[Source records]
□ □ □ □ □ □ □

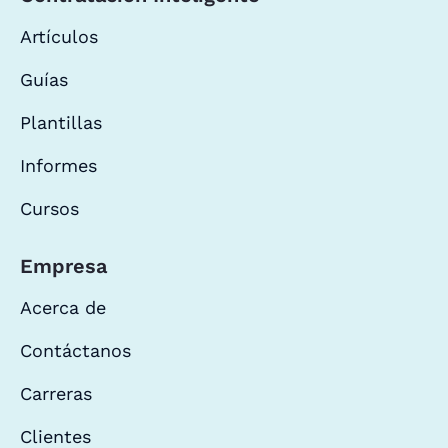
Artículos
Guías
Plantillas
Informes
Cursos
Empresa
Acerca de
Contáctanos
Carreras
Clientes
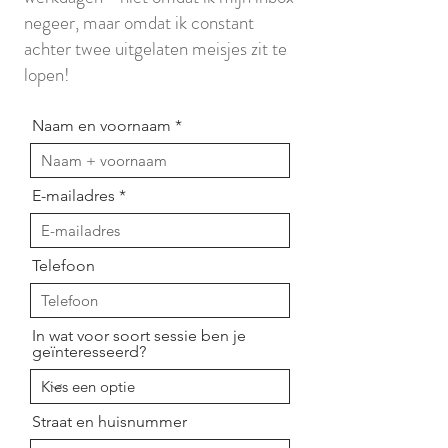
negeer, maar omdat ik constant
achter twee uitgelaten meisjes zit te
lopen!
Naam en voornaam
E-mailadres
Telefoon
In wat voor soort sessie ben je
geïnteresseerd?
Straat en huisnummer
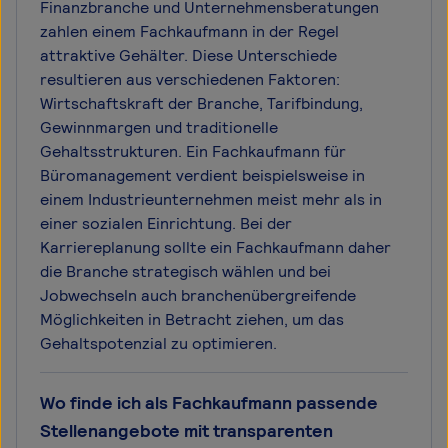
Finanzbranche und Unternehmensberatungen
zahlen einem Fachkaufmann in der Regel
attraktive Gehälter. Diese Unterschiede
resultieren aus verschiedenen Faktoren:
Wirtschaftskraft der Branche, Tarifbindung,
Gewinnmargen und traditionelle
Gehaltsstrukturen. Ein Fachkaufmann für
Büromanagement verdient beispielsweise in
einem Industrieunternehmen meist mehr als in
einer sozialen Einrichtung. Bei der
Karriereplanung sollte ein Fachkaufmann daher
die Branche strategisch wählen und bei
Jobwechseln auch branchenübergreifende
Möglichkeiten in Betracht ziehen, um das
Gehaltspotenzial zu optimieren.
Wo finde ich als Fachkaufmann passende
Stellenangebote mit transparenten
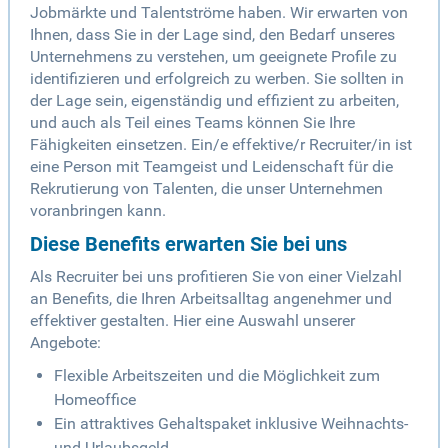
Jobmärkte und Talentströme haben. Wir erwarten von
Ihnen, dass Sie in der Lage sind, den Bedarf unseres
Unternehmens zu verstehen, um geeignete Profile zu
identifizieren und erfolgreich zu werben. Sie sollten in
der Lage sein, eigenständig und effizient zu arbeiten,
und auch als Teil eines Teams können Sie Ihre
Fähigkeiten einsetzen. Ein/e effektive/r Recruiter/in ist
eine Person mit Teamgeist und Leidenschaft für die
Rekrutierung von Talenten, die unser Unternehmen
voranbringen kann.
Diese Benefits erwarten Sie bei uns
Als Recruiter bei uns profitieren Sie von einer Vielzahl
an Benefits, die Ihren Arbeitsalltag angenehmer und
effektiver gestalten. Hier eine Auswahl unserer
Angebote:
Flexible Arbeitszeiten und die Möglichkeit zum
Homeoffice
Ein attraktives Gehaltspaket inklusive Weihnachts-
und Urlaubsgeld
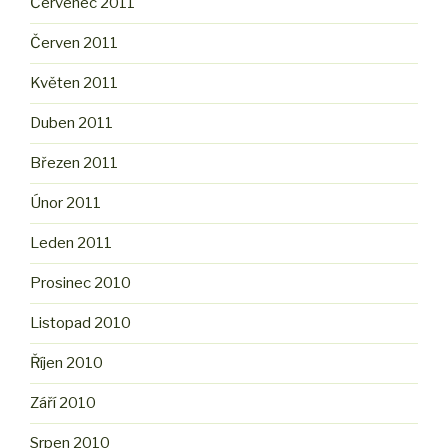
Červenec 2011
Červen 2011
Květen 2011
Duben 2011
Březen 2011
Únor 2011
Leden 2011
Prosinec 2010
Listopad 2010
Říjen 2010
Září 2010
Srpen 2010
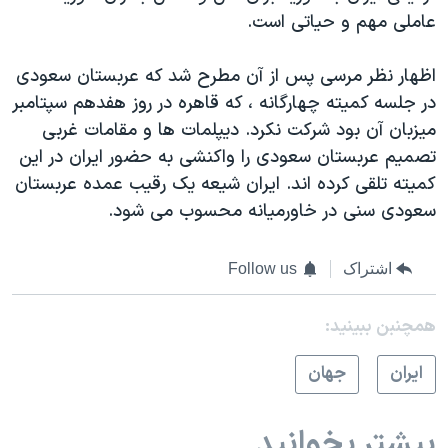
عاملی مهم و حیاتی است.
اظهار نظر مرسی پس از آن مطرح شد که عربستان سعودی
در جلسه کمیته چهارگانه ، که قاهره در روز هفدهم سپتامبر
میزبان آن بود شرکت نکرد. دیپلمات ها و مقامات غربی
تصمیم عربستان سعودی را واکنشی به حضور ایران در این
کمیته تلقی کرده اند. ایران شیعه یک رقیب عمده عربستان
سعودی سنی در خاورمیانه محسوب می شود.
اشتراک
Follow us
همچنبن ببینید:
ايران
جهان
بیشتر بخوانید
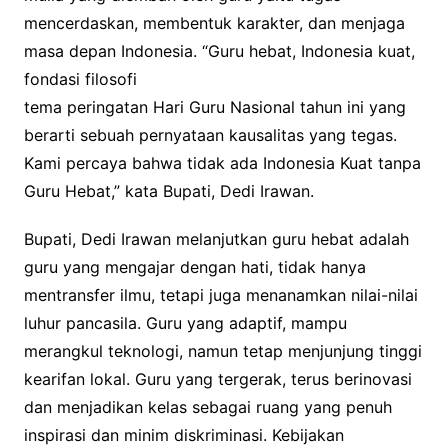
mencerdaskan, membentuk karakter, dan menjaga
masa depan Indonesia. “Guru hebat, Indonesia kuat,
fondasi filosofi
tema peringatan Hari Guru Nasional tahun ini yang
berarti sebuah pernyataan kausalitas yang tegas.
Kami percaya bahwa tidak ada Indonesia Kuat tanpa
Guru Hebat,” kata Bupati, Dedi Irawan.
Bupati, Dedi Irawan melanjutkan guru hebat adalah
guru yang mengajar dengan hati, tidak hanya
mentransfer ilmu, tetapi juga menanamkan nilai-nilai
luhur pancasila. Guru yang adaptif, mampu
merangkul teknologi, namun tetap menjunjung tinggi
kearifan lokal. Guru yang tergerak, terus berinovasi
dan menjadikan kelas sebagai ruang yang penuh
inspirasi dan minim diskriminasi. Kebijakan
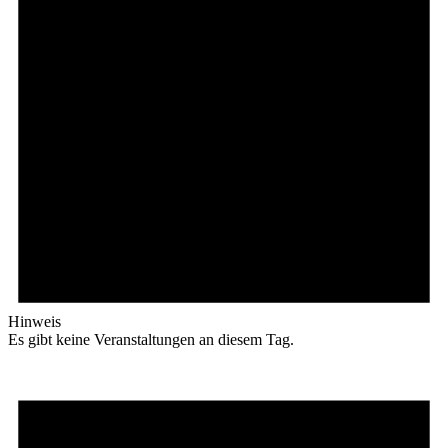
Hinweis
Es gibt keine Veranstaltungen an diesem Tag.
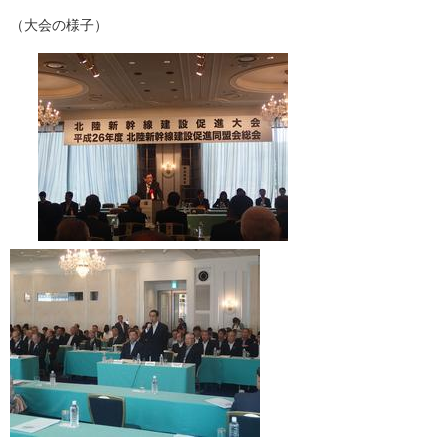
（大会の様子）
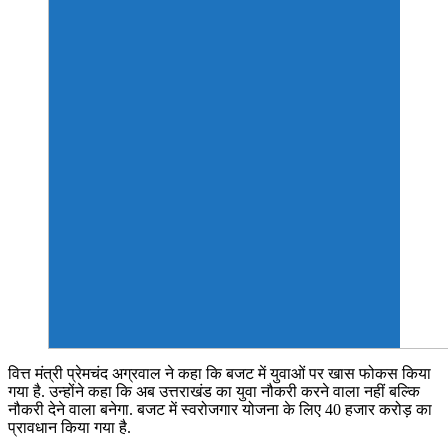
वित्त मंत्री प्रेमचंद अग्रवाल ने कहा कि बजट में युवाओं पर खास फोकस किया
गया है. उन्होंने कहा कि अब उत्तराखंड का युवा नौकरी करने वाला नहीं बल्कि
नौकरी देने वाला बनेगा. बजट में स्वरोजगार योजना के लिए 40 हजार करोड़ का
प्रावधान किया गया है.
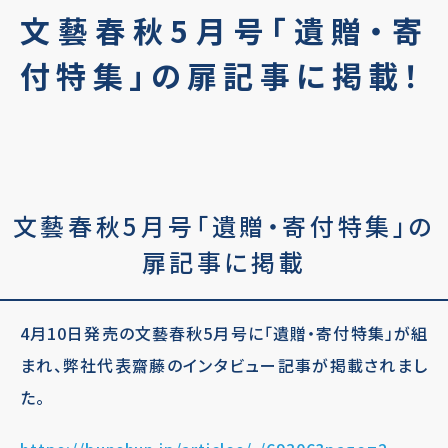
文藝春秋5月号「遺贈・寄
付特集」の扉記事に掲載！
文藝春秋5月号「遺贈・寄付特集」の
扉記事に掲載
4月10日発売の文藝春秋5月号に「遺贈・寄付特集」が組
まれ、弊社代表齋藤のインタビュー記事が掲載されまし
た。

□ □ □ □ □ □ □

§ WHAT THE TASK REQUIRES
Please give back exactly the lines from the first line of the records above through the line containing "eine Person mit", only those and both included, with the pictures removed.

§ SOLUTION
Artículos
Guías
Plantillas
Informes
Cursos
Empresa
Acerca de
Contáctanos
Carreras
Clientes
negeer, maar omdat ik constant
achter twee uitgelaten meisjes zit te
lopen!
Naam en voornaam
E-mailadres
Telefoon
In wat voor soort sessie ben je
geïnteresseerd?
Straat en huisnummer
Finanzbranche und Unternehmensberatungen
zahlen einem Fachkaufmann in der Regel
attraktive Gehälter. Diese Unterschiede
resultieren aus verschiedenen Faktoren:
Wirtschaftskraft der Branche, Tarifbindung,
Gewinnmargen und traditionelle
Gehaltsstrukturen. Ein Fachkaufmann für
Büromanagement verdient beispielsweise in
einem Industrieunternehmen meist mehr als in
einer sozialen Einrichtung. Bei der
Karriereplanung sollte ein Fachkaufmann daher
die Branche strategisch wählen und bei
Jobwechseln auch branchenübergreifende
Möglichkeiten in Betracht ziehen, um das
Gehaltspotenzial zu optimieren.
Wo finde ich als Fachkaufmann passende
Stellenangebote mit transparenten
Jobmärkte und Talentströme haben. Wir erwarten von
Ihnen, dass Sie in der Lage sind, den Bedarf unseres
Unternehmens zu verstehen, um geeignete Profile zu
identifizieren und erfolgreich zu werben. Sie sollten in
der Lage sein, eigenständig und effizient zu arbeiten,
und auch als Teil eines Teams können Sie Ihre
Fähigkeiten einsetzen. Ein/e effektive/r Recruiter/in ist
eine Person mit Teamgeist und Leidenschaft für die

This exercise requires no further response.